Las respuestas ofrecidas por los principales actores muestran matices diferentes. El presidente del Senado, Ricardo de los Santos, declaró este jueves a medios de prensa locales que durante 11 meses no surgieron inquietudes relevantes y que el Congreso abrió el proceso de revisión tan pronto comenzaron a presentarse propuestas de distintos sectores.
El presidente Luis Abinader, por su parte, admitió recientemente que tanto el Gobierno como la sociedad civil debieron iniciar antes el análisis de la ley, un reconocimiento que sitúa el foco no solo en el contenido de la reforma, sino también en el momento en que se produjo el debate.
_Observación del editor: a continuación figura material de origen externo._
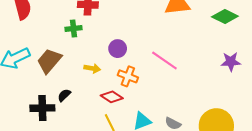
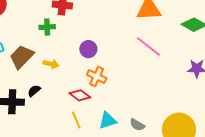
pink line: (164, 61) -> (148, 46), moved
yellow arrow: (92, 68) -> (51, 64), moved

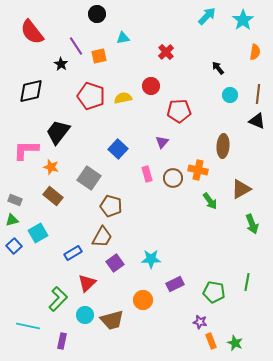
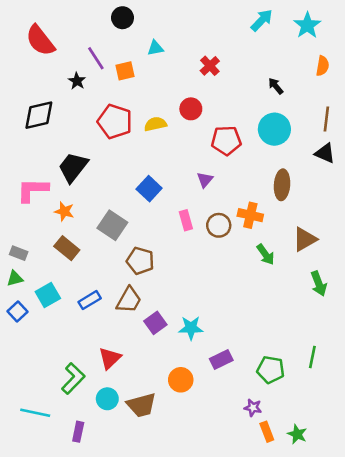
cyan circle: (230, 95) -> (274, 129), moved, size x1.6
blue rectangle: (73, 253) -> (90, 300), moved
purple square: (115, 263) -> (155, 323), moved

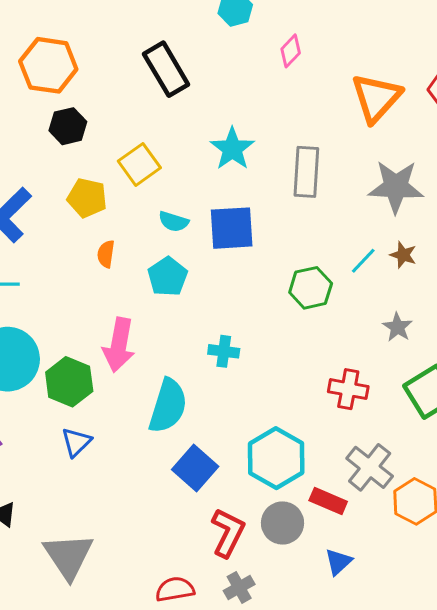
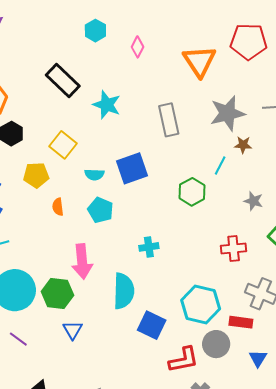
cyan star: (232, 149) -> (107, 105), moved
brown star: (403, 255) -> (243, 145), moved
red L-shape: (228, 533) -> (184, 360), turned 68

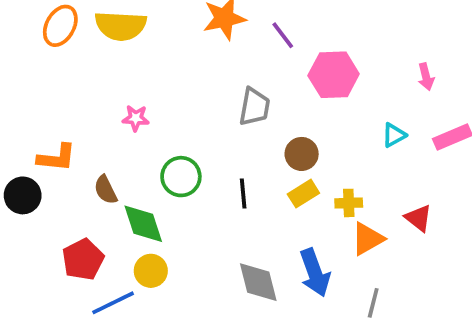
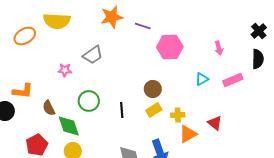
orange ellipse: (60, 26) -> (25, 36), moved, turned 30
purple line: (283, 35) -> (143, 26), turned -35
gray trapezoid: (254, 107) -> (93, 55), moved, turned 45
Los hechos muestran que el tema no permaneció completamente ausente del escenario público. Desde septiembre de 2025 el Tribunal Constitucional recibió recursos contra varios artículos del Código, mientras en las últimas semanas organizaciones sociales, juristas, comunicadores y distintos sectores incrementaron sus observaciones, lo que llevó al Congreso a conformar una comisión bicameral y recibir decenas de propuestas de modificación.
No se trata de determinar quién tiene la razón. El Congreso abrió el proceso de revisión y el Poder Ejecutivo impulsó modificaciones consensuadas. Lo relevante es que buena parte de la discusión terminó concentrándose en las semanas finales de un período que había sido concebido precisamente para evitar decisiones apresuradas.
En sociedades cada vez más participativas, el debate continúa en los tribunales, la academia, los gremios, los medios de comunicación y la ciudadanía. Ese intercambio no debilita necesariamente una disposición; por el contrario, puede fortalecer su legitimidad cuando se canaliza con tiempo y mediante mecanismos institucionales.
Cuando ese espacio se utiliza de manera oportuna, las reformas llegan al final de un proceso de maduración; cuando no ocurre, el calendario termina imponiendo el ritmo de decisiones que merecerían desarrollarse sin la presión de los plazos.
La historia de este proceso tampoco puede desvincularse del momento en que el presidente Luis Abinader promulgó el Código Penal, el 4 de agosto de 2025, tal como fue aprobado por el Congreso Nacional.
La legislación incorporó nuevas tipificaciones penales largamente reclamadas, pero dejó fuera temas que diversos sectores de la sociedad civil consideraban esenciales, entre ellos las tres causales para la interrupción del embarazo, la protección de los derechos de la diversidad sexual y sanciones específicas contra el castigo físico a menores de edad.
Antes de la promulgación, organizaciones sociales, profesionales y ciudadanos solicitaron al mandatario que observara la norma y la devolviera al Congreso para una nueva revisión.
No obstante, el presidente optó por convertirlo en ley e iniciar el período de vacación legal de un año, convencido de que ese tiempo permitiría introducir los ajustes que fueran necesarios antes de su entrada en vigor.
Hoy, cuando el Congreso acelera la revisión del Código a pocos días de que concluya ese plazo, la principal reflexión no gira únicamente en torno a los cambios que puedan aprobarse, sino al aprovechamiento de ese año concebido precisamente para perfeccionar una de las leyes más trascendentes del ordenamiento jurídico dominicano.